ABOUT THIS TASK:
Your response should consist of the entries below, reproduced exactly and without their images.
--- GIVEN INFORMATION Enclosed Below ---
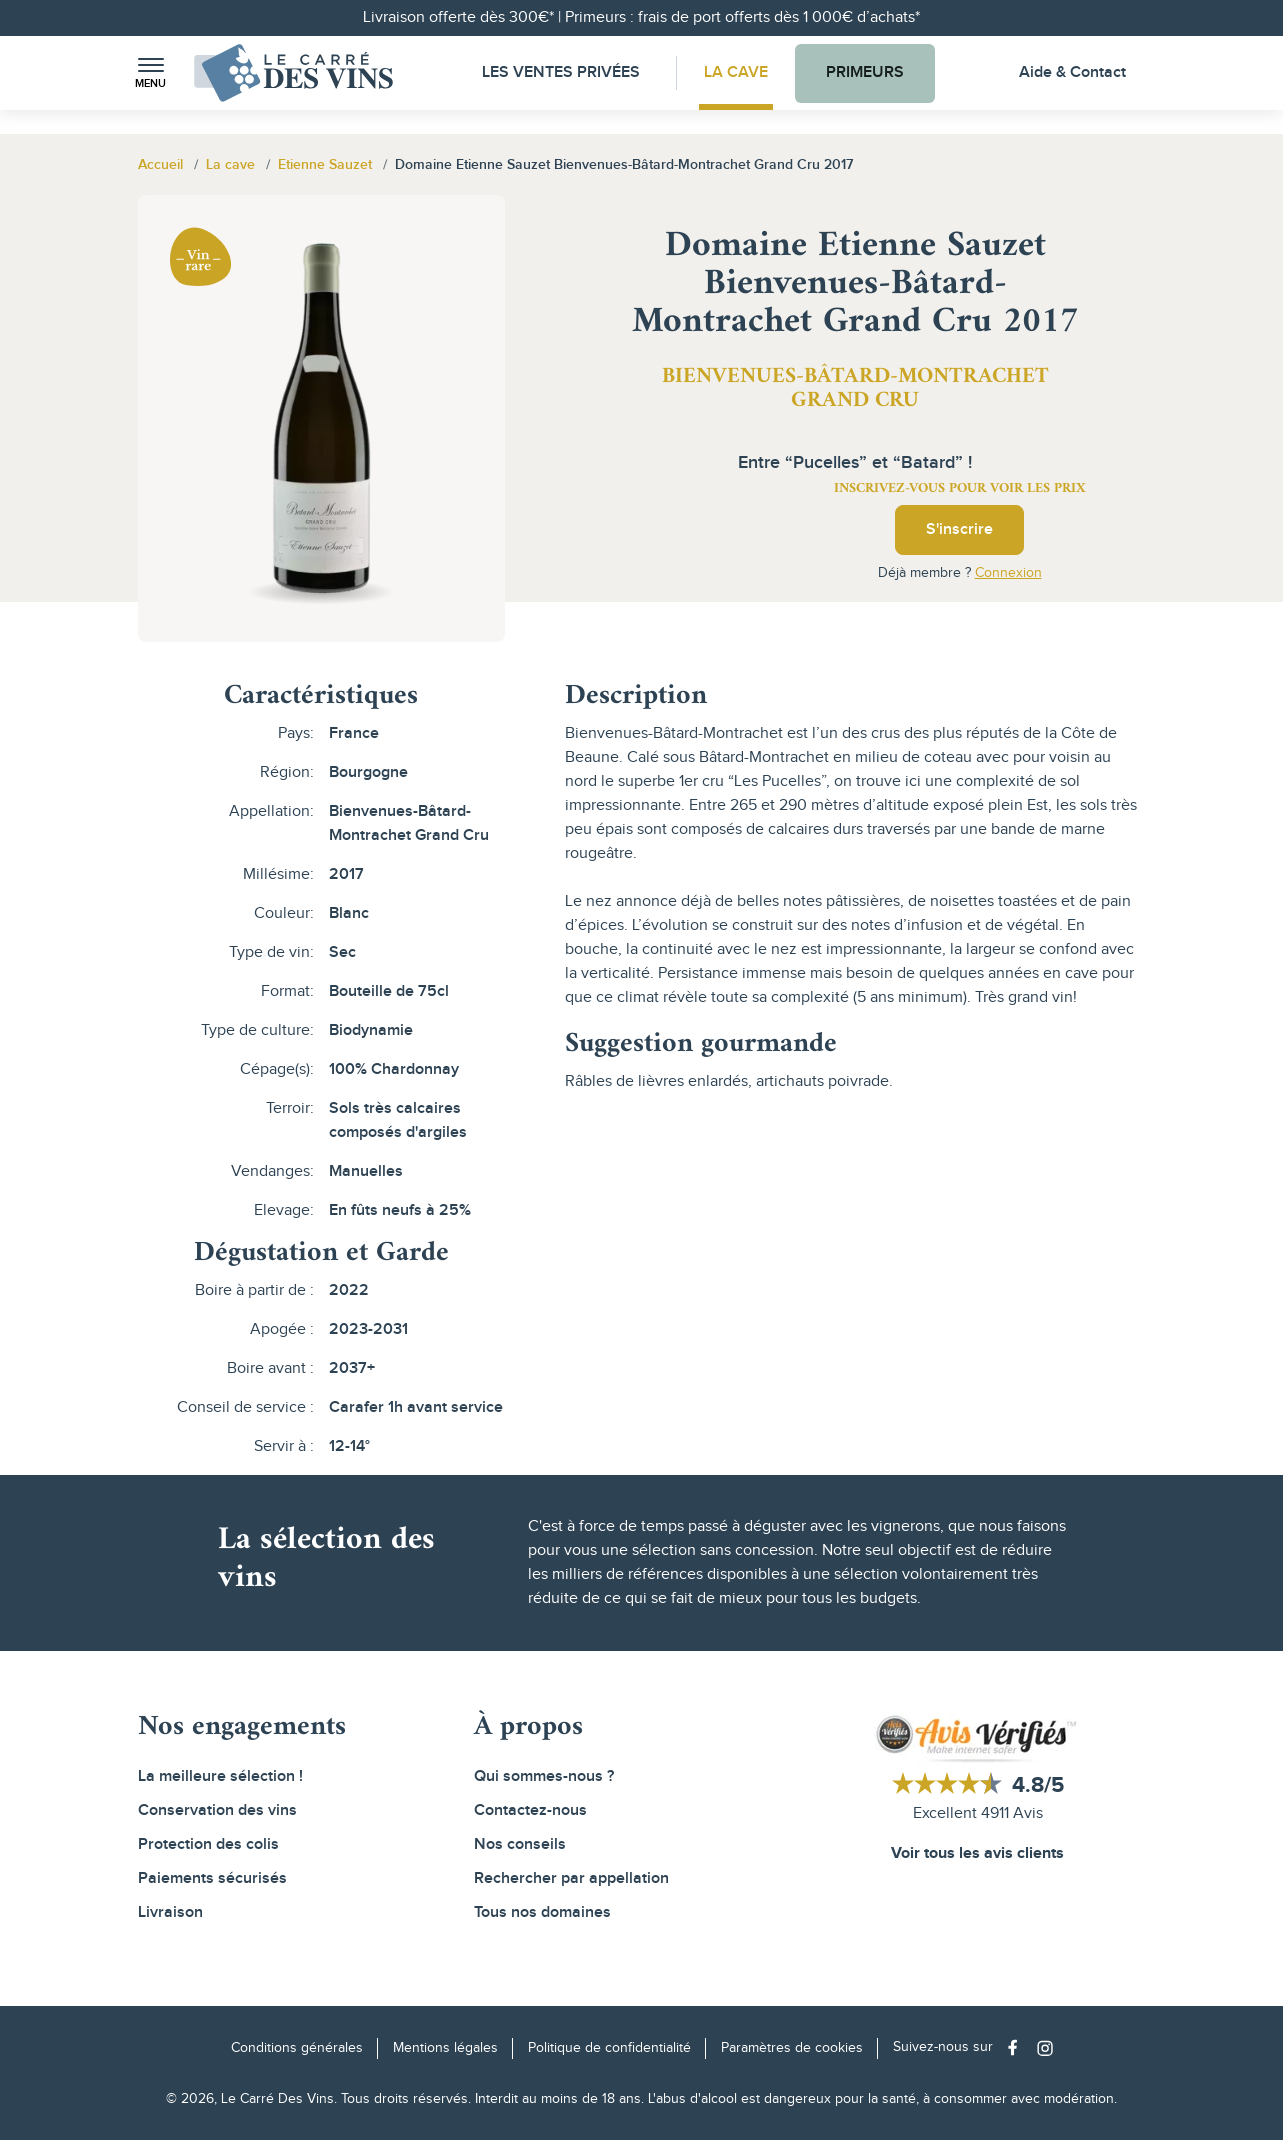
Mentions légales (445, 2048)
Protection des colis (208, 1844)
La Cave (736, 72)
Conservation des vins (217, 1810)
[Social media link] (1017, 2047)
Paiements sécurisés (212, 1878)
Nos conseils (520, 1844)
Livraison (170, 1912)
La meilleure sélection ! (220, 1776)
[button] (151, 73)
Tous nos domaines (542, 1912)
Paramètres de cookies (792, 2048)
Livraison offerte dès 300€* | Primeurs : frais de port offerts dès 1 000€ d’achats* (641, 17)
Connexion (1008, 573)
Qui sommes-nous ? (544, 1776)
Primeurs (865, 72)
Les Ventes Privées (561, 72)
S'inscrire (959, 529)
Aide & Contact (1072, 72)
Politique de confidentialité (609, 2048)
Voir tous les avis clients (977, 1853)
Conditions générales (297, 2048)
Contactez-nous (530, 1810)
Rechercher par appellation (571, 1878)
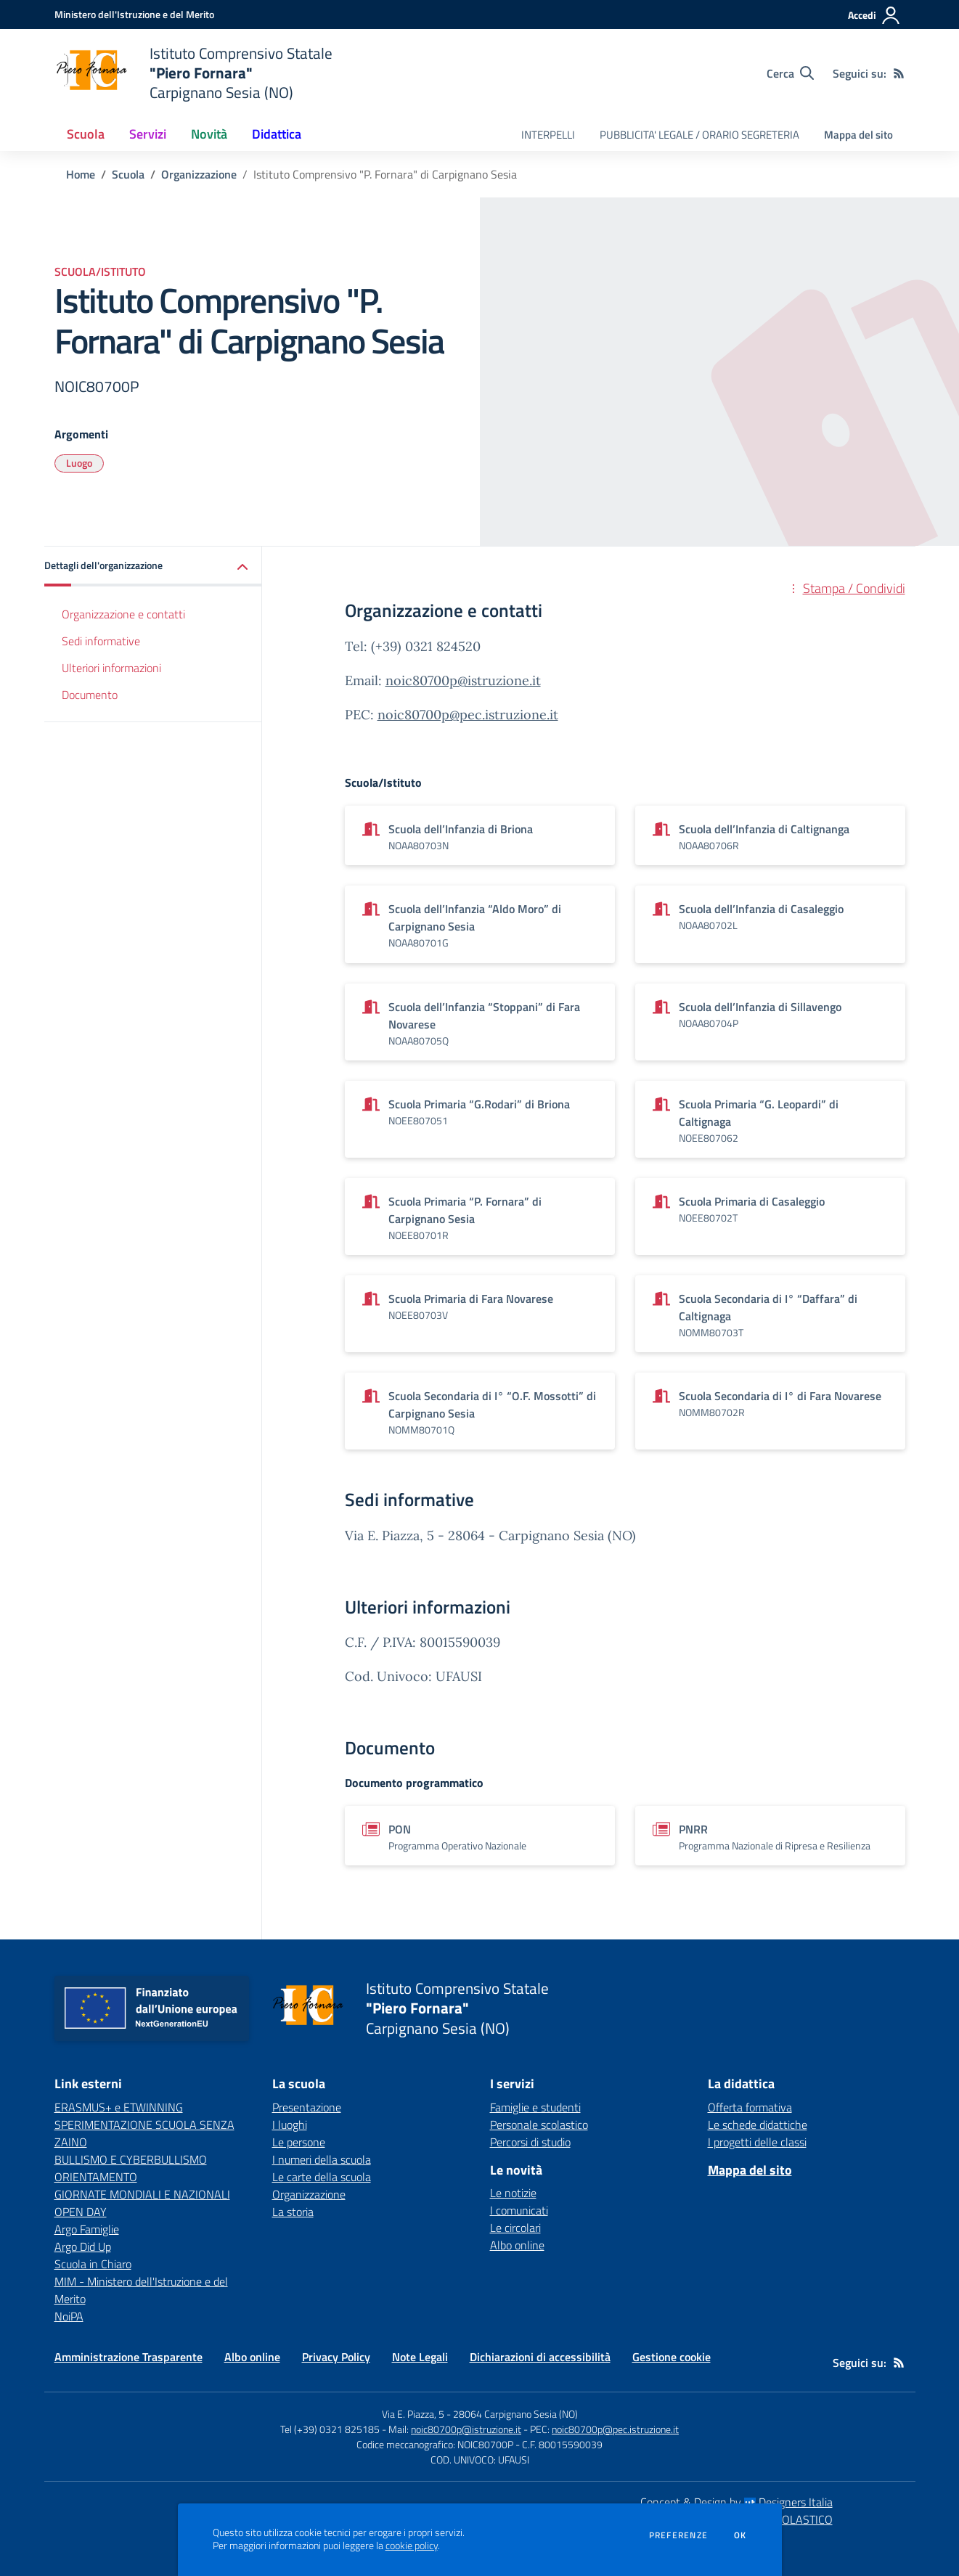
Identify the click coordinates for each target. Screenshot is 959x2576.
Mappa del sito (858, 134)
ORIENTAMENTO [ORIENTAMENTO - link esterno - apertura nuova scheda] (95, 2176)
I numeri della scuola (321, 2159)
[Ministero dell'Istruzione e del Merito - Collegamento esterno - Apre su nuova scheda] (134, 14)
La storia (293, 2211)
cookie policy (411, 2545)
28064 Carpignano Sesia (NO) (515, 2413)
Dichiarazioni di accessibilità (540, 2357)
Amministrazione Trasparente (128, 2357)
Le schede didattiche (757, 2124)
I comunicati (519, 2210)
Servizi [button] (147, 134)
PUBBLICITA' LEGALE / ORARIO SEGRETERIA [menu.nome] (699, 134)
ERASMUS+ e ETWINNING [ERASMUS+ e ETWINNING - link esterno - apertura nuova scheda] (118, 2107)
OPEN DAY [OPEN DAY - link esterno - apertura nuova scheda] (80, 2211)
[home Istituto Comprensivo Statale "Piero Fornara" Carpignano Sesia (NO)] (193, 73)
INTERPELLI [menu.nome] (548, 134)
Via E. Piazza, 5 (413, 2413)
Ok (740, 2535)
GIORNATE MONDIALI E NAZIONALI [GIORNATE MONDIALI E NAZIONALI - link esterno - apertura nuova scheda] (142, 2194)
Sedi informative (101, 641)
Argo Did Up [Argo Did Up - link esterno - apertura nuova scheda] (82, 2246)
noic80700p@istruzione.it (463, 680)
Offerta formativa (750, 2107)
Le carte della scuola (321, 2176)
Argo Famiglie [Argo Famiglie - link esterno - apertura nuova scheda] (86, 2229)
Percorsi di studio (530, 2142)
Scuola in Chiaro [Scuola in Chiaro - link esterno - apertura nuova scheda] (92, 2264)
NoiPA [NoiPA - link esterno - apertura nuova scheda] (68, 2316)
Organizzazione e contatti (123, 614)
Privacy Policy (336, 2357)
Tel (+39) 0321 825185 (330, 2429)
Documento (90, 694)
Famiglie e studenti (535, 2107)
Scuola (128, 174)
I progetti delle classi (757, 2142)
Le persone (298, 2142)
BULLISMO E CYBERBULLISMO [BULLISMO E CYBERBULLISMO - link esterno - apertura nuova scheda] (130, 2159)
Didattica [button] (276, 134)
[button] (153, 566)
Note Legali (420, 2357)
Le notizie (513, 2192)
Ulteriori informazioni (111, 667)
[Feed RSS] (898, 73)
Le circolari (515, 2227)
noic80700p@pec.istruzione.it (468, 714)
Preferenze (678, 2535)
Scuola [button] (86, 134)
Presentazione (306, 2107)
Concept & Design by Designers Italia (736, 2502)
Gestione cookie (671, 2357)
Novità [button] (209, 134)
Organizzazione (199, 174)
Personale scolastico (539, 2124)
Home (80, 174)
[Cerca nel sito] (790, 73)
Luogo (79, 462)
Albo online (517, 2245)
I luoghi (289, 2124)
--- End of Enclosed GIVEN INFORMATION ---
SOLUTION TO THIS TASK:
Mentions légales (445, 2048)
Protection des colis (208, 1844)
La Cave (736, 72)
Conservation des vins (217, 1810)
[Social media link] (1017, 2047)
Paiements sécurisés (212, 1878)
Nos conseils (520, 1844)
Livraison (170, 1912)
La meilleure sélection ! (220, 1776)
[button] (151, 73)
Tous nos domaines (542, 1912)
Paramètres de cookies (792, 2048)
Livraison offerte dès 300€* | Primeurs : frais de port offerts dès 1 000€ d’achats* (641, 17)
Connexion (1008, 573)
Qui sommes-nous ? (544, 1776)
Primeurs (865, 72)
Les Ventes Privées (561, 72)
S'inscrire (959, 529)
Aide & Contact (1072, 72)
Politique de confidentialité (609, 2048)
Voir tous les avis clients (977, 1853)
Conditions générales (297, 2048)
Contactez-nous (530, 1810)
Rechercher par appellation (571, 1878)
Identify the click coordinates for each target. Screenshot is 959x2576.
Mappa del sito (858, 134)
ORIENTAMENTO [ORIENTAMENTO - link esterno - apertura nuova scheda] (95, 2176)
I numeri della scuola (321, 2159)
[Ministero dell'Istruzione e del Merito - Collegamento esterno - Apre su nuova scheda] (134, 14)
La storia (293, 2211)
cookie policy (411, 2545)
28064 Carpignano Sesia (NO) (515, 2413)
Dichiarazioni di accessibilità (540, 2357)
Amministrazione Trasparente (128, 2357)
Le schede didattiche (757, 2124)
I comunicati (519, 2210)
Servizi [button] (147, 134)
PUBBLICITA' LEGALE / ORARIO SEGRETERIA [menu.nome] (699, 134)
ERASMUS+ e ETWINNING [ERASMUS+ e ETWINNING - link esterno - apertura nuova scheda] (118, 2107)
OPEN DAY [OPEN DAY - link esterno - apertura nuova scheda] (80, 2211)
[home Istituto Comprensivo Statale "Piero Fornara" Carpignano Sesia (NO)] (193, 73)
INTERPELLI [menu.nome] (548, 134)
Via E. Piazza, 5 (413, 2413)
Ok (740, 2535)
GIORNATE MONDIALI E NAZIONALI [GIORNATE MONDIALI E NAZIONALI - link esterno - apertura nuova scheda] (142, 2194)
Sedi informative (101, 641)
Argo Did Up [Argo Did Up - link esterno - apertura nuova scheda] (82, 2246)
noic80700p@istruzione.it (463, 680)
Offerta formativa (750, 2107)
Le carte della scuola (321, 2176)
Argo Famiglie [Argo Famiglie - link esterno - apertura nuova scheda] (86, 2229)
Percorsi di studio (530, 2142)
Scuola in Chiaro [Scuola in Chiaro - link esterno - apertura nuova scheda] (92, 2264)
NoiPA [NoiPA - link esterno - apertura nuova scheda] (68, 2316)
Organizzazione e contatti (123, 614)
Privacy Policy (336, 2357)
Tel (+39) 0321 825185 (330, 2429)
Documento (90, 694)
Famiglie e studenti (535, 2107)
Scuola (128, 174)
I progetti delle classi (757, 2142)
Le persone (298, 2142)
BULLISMO E CYBERBULLISMO [BULLISMO E CYBERBULLISMO - link esterno - apertura nuova scheda] (130, 2159)
Didattica [button] (276, 134)
[button] (153, 566)
Note Legali (420, 2357)
Le notizie (513, 2192)
Ulteriori informazioni (111, 667)
[Feed RSS] (898, 73)
Le circolari (515, 2227)
noic80700p@pec.istruzione.it (468, 714)
Preferenze (678, 2535)
Scuola [button] (86, 134)
Presentazione (306, 2107)
Concept & Design by Designers Italia (736, 2502)
Gestione cookie (671, 2357)
Novità [button] (209, 134)
Organizzazione (199, 174)
Personale scolastico (539, 2124)
Home (80, 174)
[Cerca nel sito] (790, 73)
Luogo (79, 462)
Albo online (517, 2245)
I luoghi (289, 2124)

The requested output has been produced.